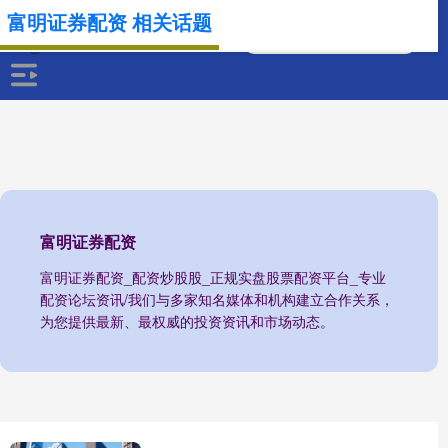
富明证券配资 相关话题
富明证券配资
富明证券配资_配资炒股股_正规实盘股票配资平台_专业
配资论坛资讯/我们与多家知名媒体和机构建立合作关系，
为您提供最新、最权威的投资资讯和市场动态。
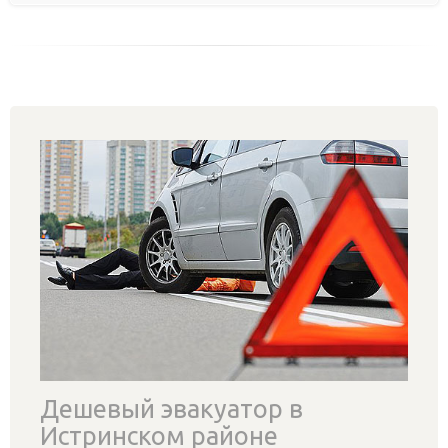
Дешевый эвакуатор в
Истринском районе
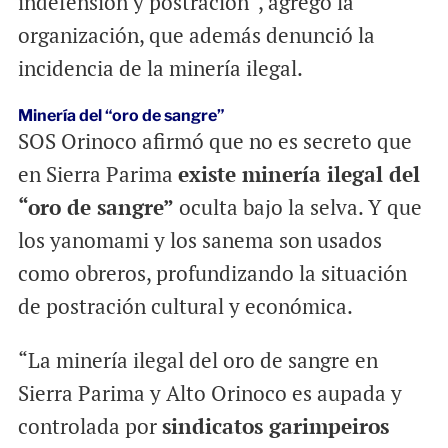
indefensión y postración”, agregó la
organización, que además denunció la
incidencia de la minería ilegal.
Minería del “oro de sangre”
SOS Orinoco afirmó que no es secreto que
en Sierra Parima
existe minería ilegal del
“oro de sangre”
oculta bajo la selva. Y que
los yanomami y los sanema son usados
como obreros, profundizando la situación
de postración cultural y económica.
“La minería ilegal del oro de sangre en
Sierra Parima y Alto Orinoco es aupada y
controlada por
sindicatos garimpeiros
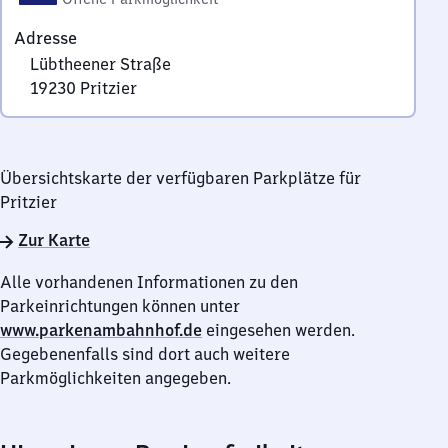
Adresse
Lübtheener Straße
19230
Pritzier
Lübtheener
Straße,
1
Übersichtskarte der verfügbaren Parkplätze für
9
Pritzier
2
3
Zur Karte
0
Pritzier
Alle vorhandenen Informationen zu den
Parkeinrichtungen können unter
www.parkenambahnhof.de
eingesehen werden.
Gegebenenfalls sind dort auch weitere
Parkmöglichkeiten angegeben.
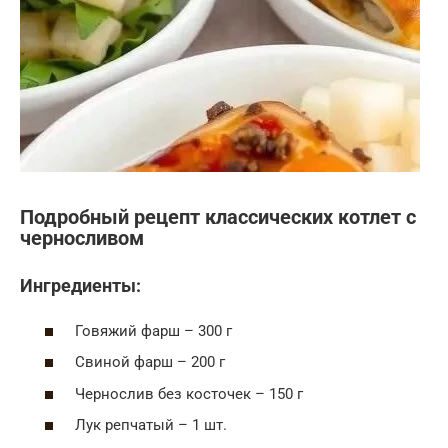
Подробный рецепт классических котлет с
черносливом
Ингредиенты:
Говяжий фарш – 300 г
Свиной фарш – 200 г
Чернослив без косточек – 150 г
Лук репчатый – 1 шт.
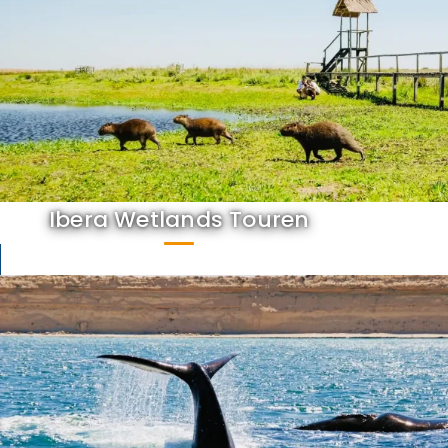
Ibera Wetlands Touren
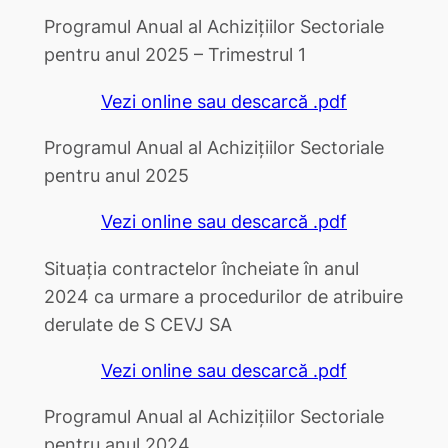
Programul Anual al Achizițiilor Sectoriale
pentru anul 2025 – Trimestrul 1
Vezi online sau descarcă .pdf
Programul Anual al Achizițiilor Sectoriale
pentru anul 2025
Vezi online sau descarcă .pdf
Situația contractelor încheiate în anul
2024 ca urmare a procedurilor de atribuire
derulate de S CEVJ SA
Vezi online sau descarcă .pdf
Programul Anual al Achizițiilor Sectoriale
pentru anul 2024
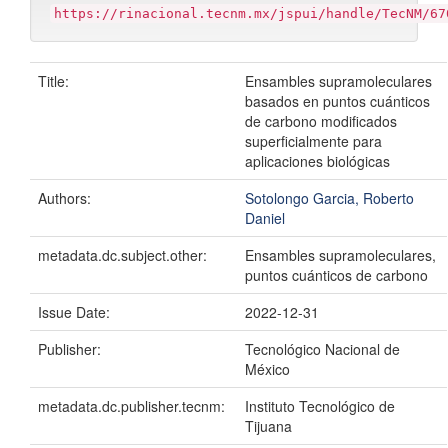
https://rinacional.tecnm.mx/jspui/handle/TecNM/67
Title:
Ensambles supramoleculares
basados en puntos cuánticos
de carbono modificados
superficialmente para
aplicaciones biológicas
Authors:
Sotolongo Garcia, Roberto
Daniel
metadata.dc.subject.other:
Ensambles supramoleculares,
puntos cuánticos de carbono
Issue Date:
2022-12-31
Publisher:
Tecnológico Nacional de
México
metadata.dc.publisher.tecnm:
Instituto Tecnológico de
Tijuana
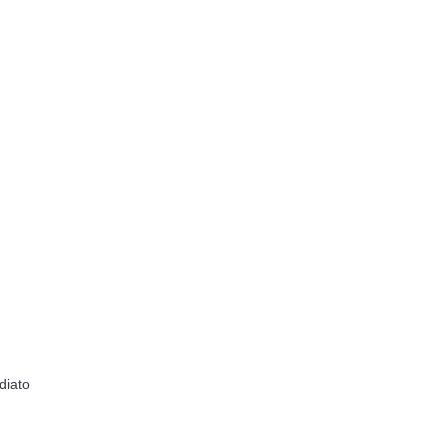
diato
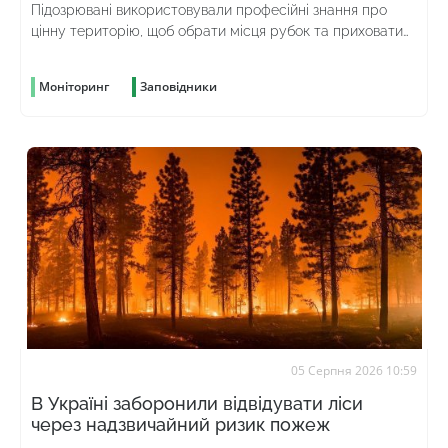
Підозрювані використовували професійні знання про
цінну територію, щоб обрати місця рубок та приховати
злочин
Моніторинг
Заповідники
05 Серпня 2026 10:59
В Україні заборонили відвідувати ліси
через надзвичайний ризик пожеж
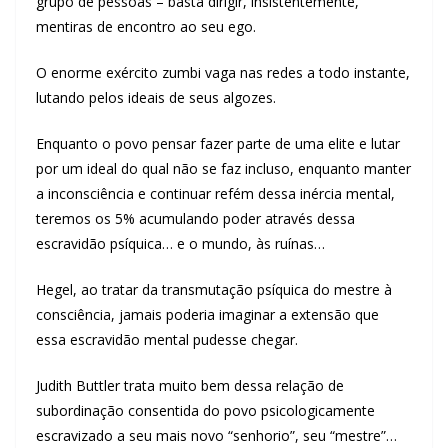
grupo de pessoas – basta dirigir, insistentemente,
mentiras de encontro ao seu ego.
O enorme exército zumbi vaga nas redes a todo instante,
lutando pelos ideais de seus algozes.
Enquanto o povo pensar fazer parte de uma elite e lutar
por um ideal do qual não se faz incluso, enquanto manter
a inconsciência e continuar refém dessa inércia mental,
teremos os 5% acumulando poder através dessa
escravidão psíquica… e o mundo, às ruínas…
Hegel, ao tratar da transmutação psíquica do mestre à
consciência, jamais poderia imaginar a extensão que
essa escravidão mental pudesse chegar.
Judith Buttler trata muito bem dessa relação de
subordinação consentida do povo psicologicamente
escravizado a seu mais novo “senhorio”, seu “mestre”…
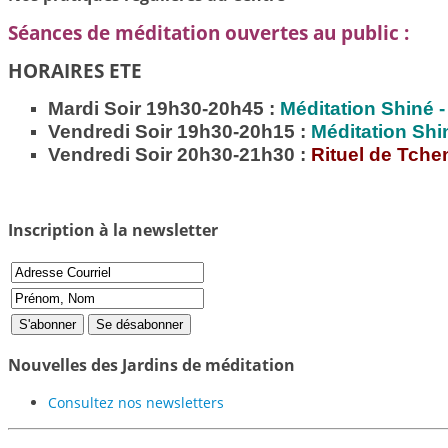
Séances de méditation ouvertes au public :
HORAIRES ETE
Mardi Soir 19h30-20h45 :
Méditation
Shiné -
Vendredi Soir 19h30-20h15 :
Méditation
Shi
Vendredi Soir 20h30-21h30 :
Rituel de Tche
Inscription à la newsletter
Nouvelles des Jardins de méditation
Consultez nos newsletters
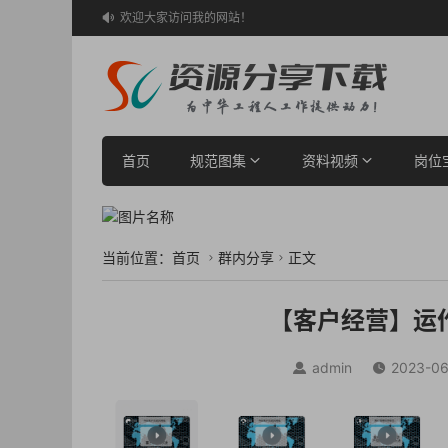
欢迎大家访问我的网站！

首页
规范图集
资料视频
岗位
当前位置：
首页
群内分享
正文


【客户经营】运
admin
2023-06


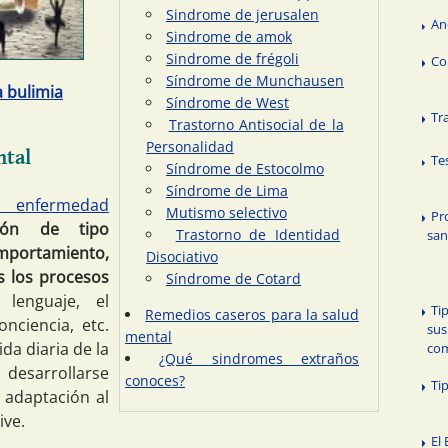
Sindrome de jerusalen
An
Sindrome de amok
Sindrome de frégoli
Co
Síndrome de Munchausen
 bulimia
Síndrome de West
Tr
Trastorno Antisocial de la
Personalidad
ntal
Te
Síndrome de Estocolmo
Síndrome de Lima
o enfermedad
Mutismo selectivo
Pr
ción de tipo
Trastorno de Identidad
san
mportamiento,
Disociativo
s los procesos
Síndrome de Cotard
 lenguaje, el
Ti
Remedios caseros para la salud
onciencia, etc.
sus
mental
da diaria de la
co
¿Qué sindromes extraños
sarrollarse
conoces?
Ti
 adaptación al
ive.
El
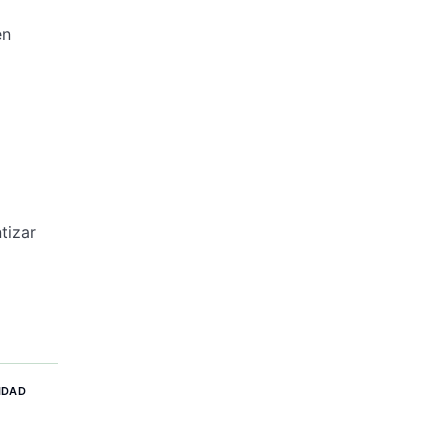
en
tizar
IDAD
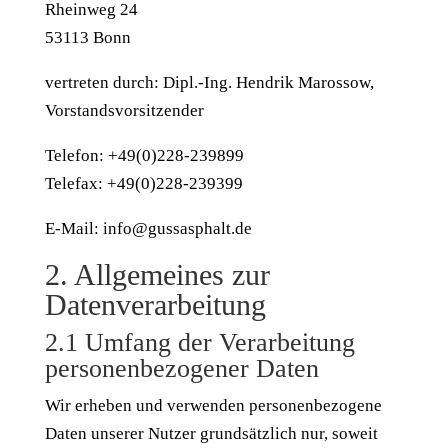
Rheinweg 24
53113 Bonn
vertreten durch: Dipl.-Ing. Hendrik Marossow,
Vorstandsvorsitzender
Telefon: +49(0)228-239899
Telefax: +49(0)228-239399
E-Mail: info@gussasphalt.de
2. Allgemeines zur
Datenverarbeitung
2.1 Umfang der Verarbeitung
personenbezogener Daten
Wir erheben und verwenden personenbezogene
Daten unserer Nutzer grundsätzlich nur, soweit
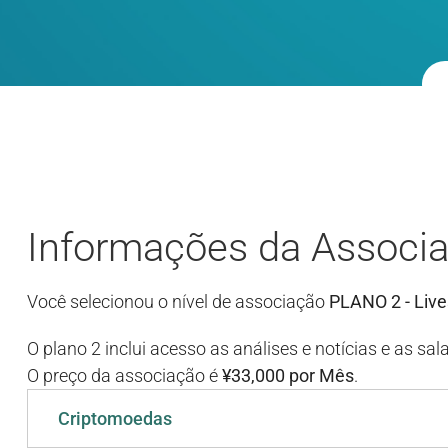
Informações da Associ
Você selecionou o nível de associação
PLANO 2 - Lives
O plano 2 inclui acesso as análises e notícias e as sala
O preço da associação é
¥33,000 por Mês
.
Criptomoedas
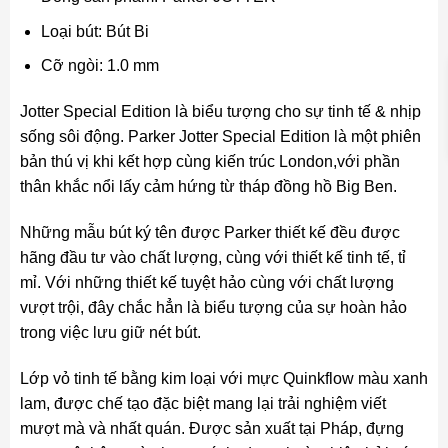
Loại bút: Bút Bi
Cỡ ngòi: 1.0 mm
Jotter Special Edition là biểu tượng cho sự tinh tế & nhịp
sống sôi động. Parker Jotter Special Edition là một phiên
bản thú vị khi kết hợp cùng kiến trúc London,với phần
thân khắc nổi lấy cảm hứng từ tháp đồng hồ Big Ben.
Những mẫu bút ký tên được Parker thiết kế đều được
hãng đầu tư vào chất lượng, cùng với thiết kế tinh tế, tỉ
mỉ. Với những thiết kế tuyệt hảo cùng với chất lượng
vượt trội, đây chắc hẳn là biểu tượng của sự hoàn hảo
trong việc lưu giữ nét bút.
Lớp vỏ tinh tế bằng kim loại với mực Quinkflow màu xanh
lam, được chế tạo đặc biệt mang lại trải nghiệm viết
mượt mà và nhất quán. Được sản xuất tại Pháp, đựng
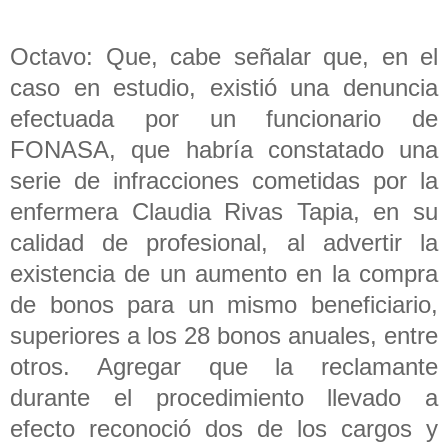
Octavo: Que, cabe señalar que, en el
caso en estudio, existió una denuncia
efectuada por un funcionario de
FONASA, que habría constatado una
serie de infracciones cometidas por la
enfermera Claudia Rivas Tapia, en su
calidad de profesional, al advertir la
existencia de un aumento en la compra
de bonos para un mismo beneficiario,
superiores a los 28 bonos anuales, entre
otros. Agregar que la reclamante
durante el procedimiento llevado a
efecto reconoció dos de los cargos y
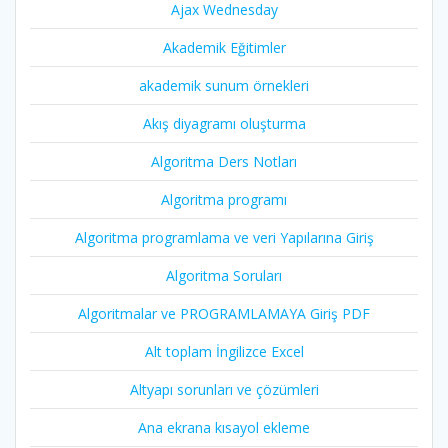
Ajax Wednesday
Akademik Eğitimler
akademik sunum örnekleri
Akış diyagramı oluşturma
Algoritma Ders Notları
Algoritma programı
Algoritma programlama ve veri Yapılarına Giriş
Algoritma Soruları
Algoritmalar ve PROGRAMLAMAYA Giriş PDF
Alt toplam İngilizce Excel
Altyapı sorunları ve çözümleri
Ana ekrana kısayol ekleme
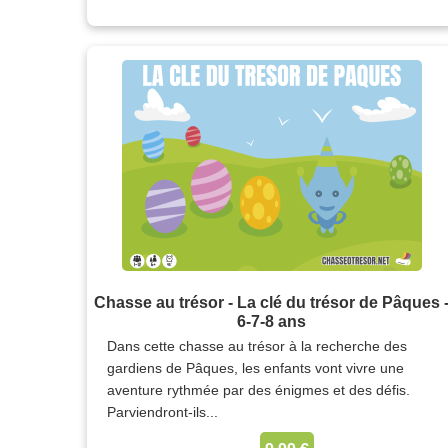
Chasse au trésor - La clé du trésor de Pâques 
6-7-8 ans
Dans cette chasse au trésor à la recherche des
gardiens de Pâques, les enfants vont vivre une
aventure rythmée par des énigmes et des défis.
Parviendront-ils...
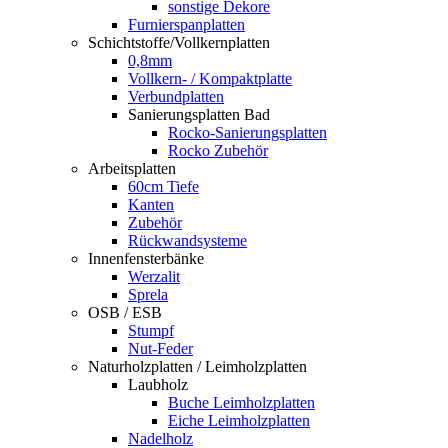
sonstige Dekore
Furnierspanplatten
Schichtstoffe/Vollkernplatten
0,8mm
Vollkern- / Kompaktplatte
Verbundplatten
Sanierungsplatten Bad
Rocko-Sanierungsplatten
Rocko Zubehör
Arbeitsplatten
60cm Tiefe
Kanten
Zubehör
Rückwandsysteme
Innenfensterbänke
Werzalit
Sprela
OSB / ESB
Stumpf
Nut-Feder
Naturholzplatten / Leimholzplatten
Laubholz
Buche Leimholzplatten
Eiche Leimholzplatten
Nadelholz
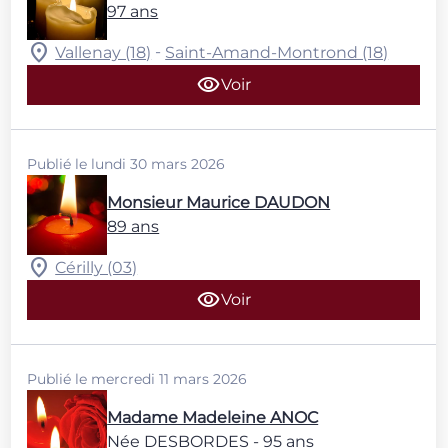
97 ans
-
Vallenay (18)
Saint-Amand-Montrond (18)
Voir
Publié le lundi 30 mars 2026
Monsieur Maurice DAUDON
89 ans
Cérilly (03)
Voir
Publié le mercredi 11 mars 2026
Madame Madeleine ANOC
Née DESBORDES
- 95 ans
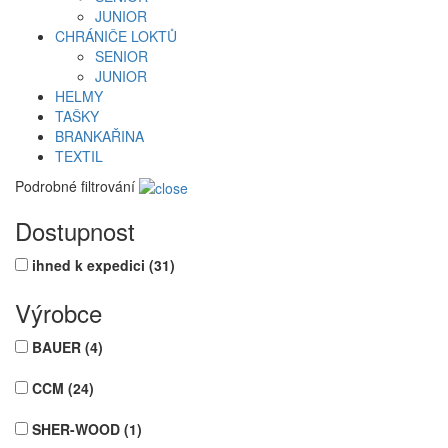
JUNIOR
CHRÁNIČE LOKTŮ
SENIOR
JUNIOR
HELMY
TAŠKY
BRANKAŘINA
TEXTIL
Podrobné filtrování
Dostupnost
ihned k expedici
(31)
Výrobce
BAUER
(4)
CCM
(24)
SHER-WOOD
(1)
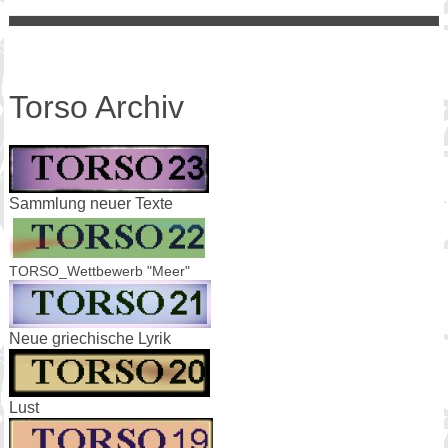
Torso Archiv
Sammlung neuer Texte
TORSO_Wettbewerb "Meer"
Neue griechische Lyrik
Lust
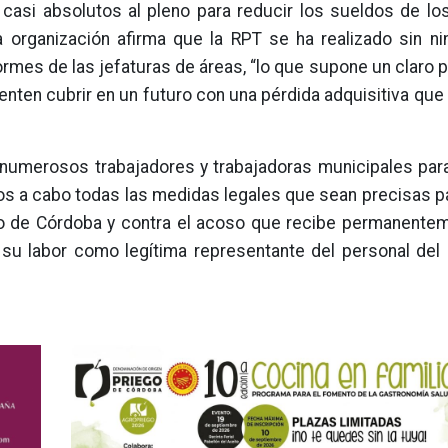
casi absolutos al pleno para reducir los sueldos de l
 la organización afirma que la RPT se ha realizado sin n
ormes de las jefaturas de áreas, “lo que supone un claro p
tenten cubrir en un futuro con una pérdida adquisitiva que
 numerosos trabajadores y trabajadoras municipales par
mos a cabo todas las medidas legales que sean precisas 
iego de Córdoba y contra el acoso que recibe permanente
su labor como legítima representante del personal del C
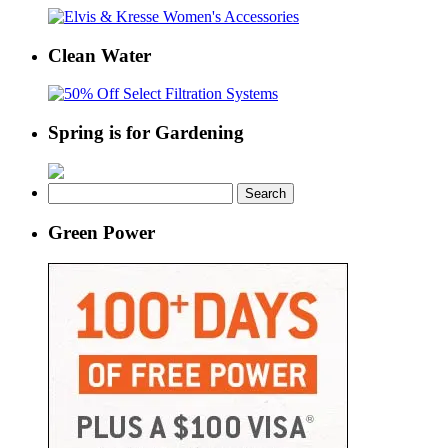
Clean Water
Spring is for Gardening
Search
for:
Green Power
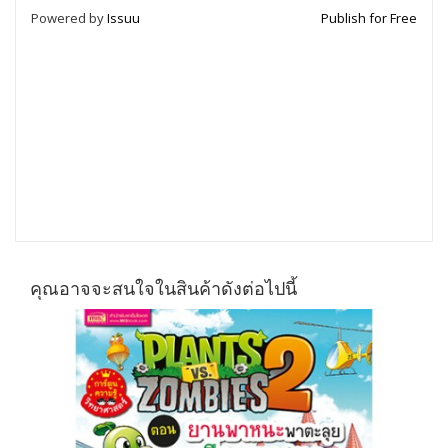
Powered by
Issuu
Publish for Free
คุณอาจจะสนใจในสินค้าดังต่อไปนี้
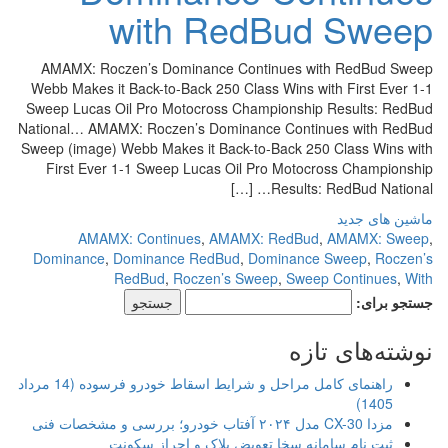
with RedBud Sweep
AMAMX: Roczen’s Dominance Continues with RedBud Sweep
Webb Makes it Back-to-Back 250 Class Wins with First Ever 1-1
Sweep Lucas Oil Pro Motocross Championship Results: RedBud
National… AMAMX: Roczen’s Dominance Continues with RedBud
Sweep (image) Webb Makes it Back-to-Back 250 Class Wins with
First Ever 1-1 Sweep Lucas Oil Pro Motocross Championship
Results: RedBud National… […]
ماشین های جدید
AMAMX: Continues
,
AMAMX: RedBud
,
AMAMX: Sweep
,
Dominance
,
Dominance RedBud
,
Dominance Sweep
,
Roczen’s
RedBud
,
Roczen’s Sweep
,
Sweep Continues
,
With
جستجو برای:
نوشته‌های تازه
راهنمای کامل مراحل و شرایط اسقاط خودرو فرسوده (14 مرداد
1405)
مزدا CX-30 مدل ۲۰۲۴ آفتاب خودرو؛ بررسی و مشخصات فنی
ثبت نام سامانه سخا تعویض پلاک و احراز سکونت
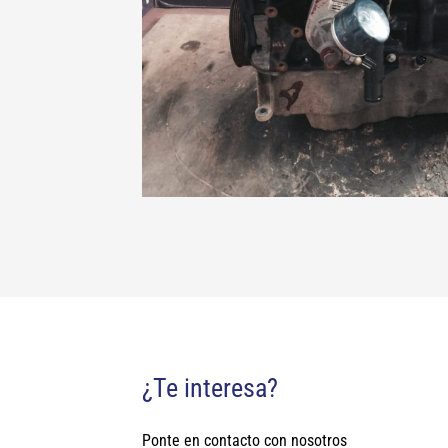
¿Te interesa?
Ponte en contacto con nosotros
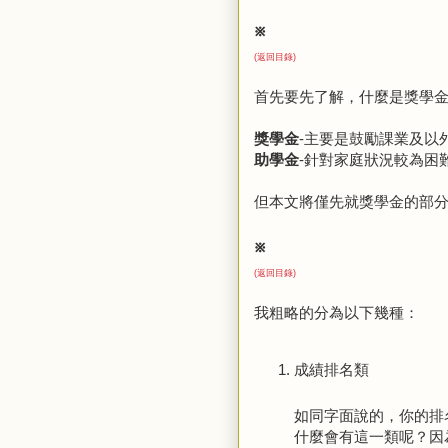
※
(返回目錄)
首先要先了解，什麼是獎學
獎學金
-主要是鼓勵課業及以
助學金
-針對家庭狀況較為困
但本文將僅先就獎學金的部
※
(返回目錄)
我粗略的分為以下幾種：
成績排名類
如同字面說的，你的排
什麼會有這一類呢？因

▶ **TASK REQUIREMENTS**:
The output is the stretch above from the line with "escravizado a seu" through the line with "lam, được chế", copied word for word with both ends kept and every picture dropped.

▶ **SOLUTION TO THIS EXERCISE**:
escravizado a seu mais novo “senhorio”, seu “mestre”…
Séances de méditation ouvertes au public :
HORAIRES ETE
Mardi Soir 19h30-20h45 :
Méditation
Shiné -
Vendredi Soir 19h30-20h15 :
Méditation
Shi
Vendredi Soir 20h30-21h30 :
Rituel de Tche
Inscription à la newsletter
Nouvelles des Jardins de méditation
Consultez nos newsletters
欢迎大家访问我的网站！

首页
规范图集
资料视频
岗位
当前位置：
首页
群内分享
正文


【客户经营】运
admin
2023-06


Sindrome de jerusalen
An
Sindrome de amok
Sindrome de frégoli
Co
Síndrome de Munchausen
 bulimia
Síndrome de West
Tr
Trastorno Antisocial de la
Personalidad
ntal
Te
Síndrome de Estocolmo
Síndrome de Lima
o enfermedad
Mutismo selectivo
Pr
ción de tipo
Trastorno de Identidad
san
mportamiento,
Disociativo
s los procesos
Síndrome de Cotard
 lenguaje, el
Ti
Remedios caseros para la salud
onciencia, etc.
sus
mental
da diaria de la
co
¿Qué sindromes extraños
sarrollarse
conoces?
Ti
 adaptación al
ive.
El
en
tizar
IDAD
Rheinweg 24
53113 Bonn
vertreten durch: Dipl.-Ing. Hendrik Marossow,
Vorstandsvorsitzender
Telefon: +49(0)228-239899
Telefax: +49(0)228-239399
E-Mail: info@gussasphalt.de
2. Allgemeines zur
Datenverarbeitung
2.1 Umfang der Verarbeitung
personenbezogener Daten
Wir erheben und verwenden personenbezogene
Daten unserer Nutzer grundsätzlich nur, soweit
Informações da Associ
Você selecionou o nível de associação
PLANO 2 - Lives
O plano 2 inclui acesso as análises e notícias e as sala
O preço da associação é
¥33,000 por Mês
.
Criptomoedas
Loại bút: Bút Bi
Cỡ ngòi: 1.0 mm
Jotter Special Edition là biểu tượng cho sự tinh tế & nhịp
sống sôi động. Parker Jotter Special Edition là một phiên
bản thú vị khi kết hợp cùng kiến trúc London,với phần
thân khắc nổi lấy cảm hứng từ tháp đồng hồ Big Ben.
Những mẫu bút ký tên được Parker thiết kế đều được
hãng đầu tư vào chất lượng, cùng với thiết kế tinh tế, tỉ
mỉ. Với những thiết kế tuyệt hảo cùng với chất lượng
vượt trội, đây chắc hẳn là biểu tượng của sự hoàn hảo
trong việc lưu giữ nét bút.
Lớp vỏ tinh tế bằng kim loại với mực Quinkflow màu xanh
lam, được chế tạo đặc biệt mang lại trải nghiệm viết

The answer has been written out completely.